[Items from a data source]
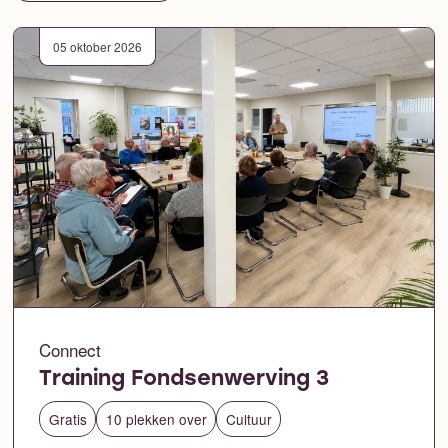
05 oktober 2026
Connect
Training Fondsenwerving 3
Gratis
10 plekken over
Cultuur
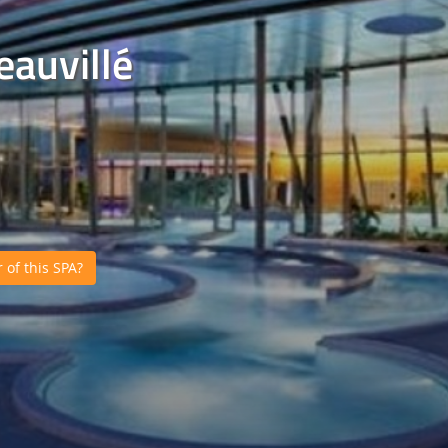
eauvillé
of this SPA?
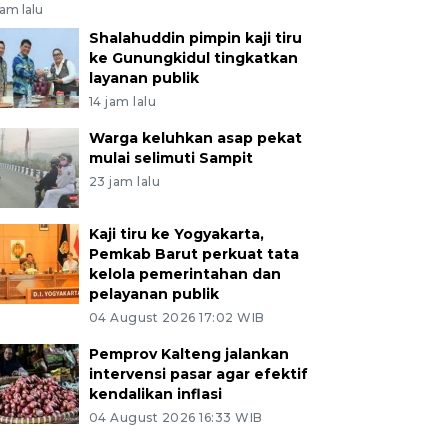
jam lalu
Shalahuddin pimpin kaji tiru
ke Gunungkidul tingkatkan
layanan publik
14 jam lalu
Warga keluhkan asap pekat
mulai selimuti Sampit
23 jam lalu
Kaji tiru ke Yogyakarta,
Pemkab Barut perkuat tata
kelola pemerintahan dan
pelayanan publik
04 August 2026 17:02 WIB
Pemprov Kalteng jalankan
intervensi pasar agar efektif
kendalikan inflasi
04 August 2026 16:33 WIB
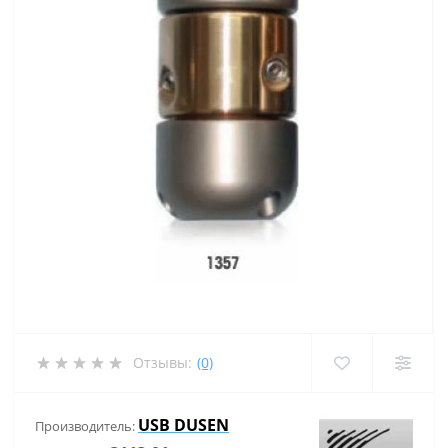
Отзывы:
(0)
USB DUSEN
Производитель:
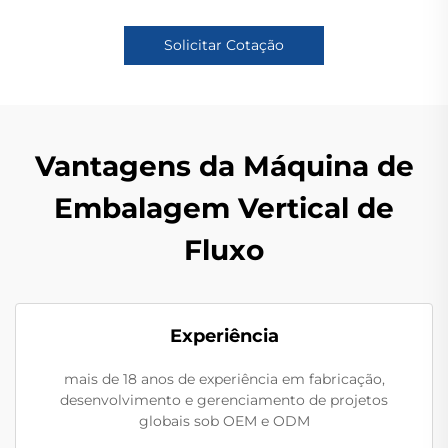
Solicitar Cotação
Vantagens da Máquina de
Embalagem Vertical de
Fluxo
Experiência
mais de 18 anos de experiência em fabricação,
desenvolvimento e gerenciamento de projetos
globais sob OEM e ODM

§ **TASK REQUIREMENTS**
Only the pictures are to be left out; write out all the other data exactly.

§ **EXERCISE ANSWER**
05 oktober 2026
Connect
Training Fondsenwerving 3
Gratis
10 plekken over
Cultuur
eauvillé
of this SPA?
jam lalu
Shalahuddin pimpin kaji tiru
ke Gunungkidul tingkatkan
layanan publik
14 jam lalu
Warga keluhkan asap pekat
mulai selimuti Sampit
23 jam lalu
Kaji tiru ke Yogyakarta,
Pemkab Barut perkuat tata
kelola pemerintahan dan
pelayanan publik
04 August 2026 17:02 WIB
Pemprov Kalteng jalankan
intervensi pasar agar efektif
kendalikan inflasi
04 August 2026 16:33 WIB
Отзывы:
(0)
USB DUSEN
Производитель:
Solicitar Cotação
Vantagens da Máquina de
Embalagem Vertical de
Fluxo
Experiência
mais de 18 anos de experiência em fabricação,
desenvolvimento e gerenciamento de projetos
globais sob OEM e ODM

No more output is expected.